The Pentagon may know a thing or two about this, worries about what effect it eventually will have on its future operations as well as a lot about its current impossible one in Iraq it likely wants to wash its hands of. It showed in a mid-October classified briefing leaked to the New York Times in which high-level military officials said conditions in Iraq are in a state of chaos beyond its control. This came out of the US Central Command in charge of the Middle East. It reported Iraqi government security forces can’t cope with the violence that’s “at an all-time high, spreading geographically.”

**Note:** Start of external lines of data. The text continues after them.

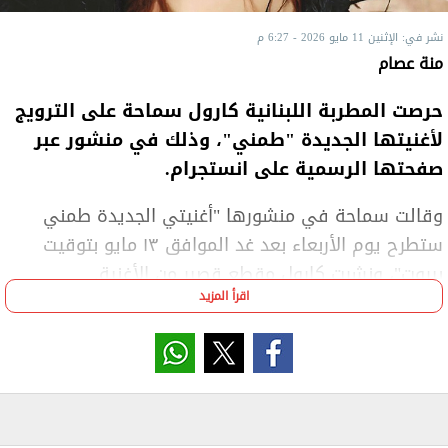
نشر في: الإثنين 11 مايو 2026 - 6:27 م
منة عصام
حرصت المطربة اللبنانية كارول سماحة على الترويج
لأغنيتها الجديدة "طمني"، وذلك في منشور عبر
صفحتها الرسمية على انستجرام.
وقالت سماحة في منشورها "أغنيتي الجديدة طمني
ستطرح يوم الأربعاء بعد غد الموافق ١٣ مايو بتوقيت
بيروت"، ونشرت كارول مقطع قصير من الأغنية.
اقرأ المزيد
أغنية "طمني" هي أحدث أعمال الفنانة اللبنانية كارول
سماحة باللهجة المصرية، والمقرر طرحها ضمن أغاني
صيف 2026، كما تمثل التعاون الأول بين كارول والملحن
والشاعر عزيز الشافعي.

When the most powerful military force in the history of the universe throws up its hands and effectively cries uncle, it shows how bad things are in the Kafkaesque maelstrom of Iraq. It also shows how hopeless this adventure was that should have been brain-dead and stillborn from the start – but you’d never know it from the head-in-the-sand comments of the “stay-the-coursers” in Washington that includes the president, vice-president and Democrat leadership even when their language changes. They’re willing to fine-tune the tactical management of the operation as they’re now about to do but never willing to give up the prize they’ve already invested so much in and can’t afford to give up because the cost of doing it is so great. It’s what journalist Robert Fisk meant when he said “the US must get out (of Iraq), they will get out, and they can’t get out.”